Corte costituzionale, 21 giugno 2010, n. 226 – Sulla legittimità costituzionale delle cd. “ronde”

11.05.2010

Corte costituzionale, 21 giugno 2010, n. 226

Giudizi di legittimità costituzionale in via principale, promossi dalle Regioni Toscana, Emilia-Romagna e Umbria avverso lo Stato

Norme impugnate e parametri di riferimento:

Sono impugnati i commi 40, 41 e 42 dell’art. 3 della legge 15 luglio 2009, n. 94, nella parte in cui prevedono che i sindaci, previa intesa con il prefetto, possono avvalersi della collaborazione di cittadini non armati al fine di segnalare alle Forze di polizia dello Stato o locali eventi che possano arrecare danno alla sicurezza urbana ovvero situazioni di disagio sociale.

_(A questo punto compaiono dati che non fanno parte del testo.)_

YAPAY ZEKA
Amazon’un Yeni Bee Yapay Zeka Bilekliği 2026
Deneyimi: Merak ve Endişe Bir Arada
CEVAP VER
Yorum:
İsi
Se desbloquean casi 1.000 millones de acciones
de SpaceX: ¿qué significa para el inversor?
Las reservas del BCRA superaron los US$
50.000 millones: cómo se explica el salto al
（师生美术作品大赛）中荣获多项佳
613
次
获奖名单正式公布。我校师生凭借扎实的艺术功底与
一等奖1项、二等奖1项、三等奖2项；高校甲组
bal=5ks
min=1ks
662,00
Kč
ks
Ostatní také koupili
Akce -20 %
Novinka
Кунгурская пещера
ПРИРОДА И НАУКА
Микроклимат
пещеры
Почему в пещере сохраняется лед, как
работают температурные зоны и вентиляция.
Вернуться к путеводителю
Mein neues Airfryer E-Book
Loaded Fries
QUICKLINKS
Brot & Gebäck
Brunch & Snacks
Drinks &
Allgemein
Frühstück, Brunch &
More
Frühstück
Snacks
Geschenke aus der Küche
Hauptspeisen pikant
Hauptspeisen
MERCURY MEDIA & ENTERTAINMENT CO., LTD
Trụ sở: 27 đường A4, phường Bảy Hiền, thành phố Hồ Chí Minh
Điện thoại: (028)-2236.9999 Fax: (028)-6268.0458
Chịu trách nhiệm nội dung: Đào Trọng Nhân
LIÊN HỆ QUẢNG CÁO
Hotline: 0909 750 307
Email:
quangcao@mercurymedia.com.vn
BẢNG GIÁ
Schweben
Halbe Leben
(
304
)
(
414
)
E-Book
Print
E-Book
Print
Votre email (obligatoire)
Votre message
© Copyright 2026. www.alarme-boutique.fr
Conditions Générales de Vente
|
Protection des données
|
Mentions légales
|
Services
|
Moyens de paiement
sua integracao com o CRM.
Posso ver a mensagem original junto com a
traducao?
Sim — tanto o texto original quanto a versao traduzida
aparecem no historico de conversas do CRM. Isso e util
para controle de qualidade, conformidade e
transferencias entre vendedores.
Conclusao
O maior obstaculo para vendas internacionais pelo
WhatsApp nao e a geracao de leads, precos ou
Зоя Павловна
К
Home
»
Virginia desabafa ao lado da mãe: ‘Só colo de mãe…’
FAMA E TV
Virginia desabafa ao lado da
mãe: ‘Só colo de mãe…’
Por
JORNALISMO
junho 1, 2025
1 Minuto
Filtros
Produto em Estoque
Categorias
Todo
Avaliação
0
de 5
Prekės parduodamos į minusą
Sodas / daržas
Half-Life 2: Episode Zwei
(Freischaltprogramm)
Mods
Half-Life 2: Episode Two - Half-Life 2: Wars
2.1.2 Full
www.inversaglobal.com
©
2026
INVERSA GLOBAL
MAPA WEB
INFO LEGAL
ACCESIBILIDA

I commi 41 e 42 disciplinano le modalità di iscrizione delle associazioni di volontari in un apposito elenco e i criteri per la costituzione e il funzionamento delle associazioni medesime.

Secondo le ricorrenti, le disposizioni violate sarebbero lesive della competenza esclusiva regionale in materia di polizia amministrativa locale espressamente prevista dall’art. 117, co. 2, lett. h), nonché del principio di leale collaborazione.

Argomentazioni della Corte:

Il giudizio della Corte è limitato ad una verifica della conformità delle disposizioni impugnate con le competenze legislative regionali, con specifico riferimento alla spettanza del potere di stabilire le condizioni alle quali i Comuni possono avvalersi della collaborazione di associazioni di privati per il controllo del territorio.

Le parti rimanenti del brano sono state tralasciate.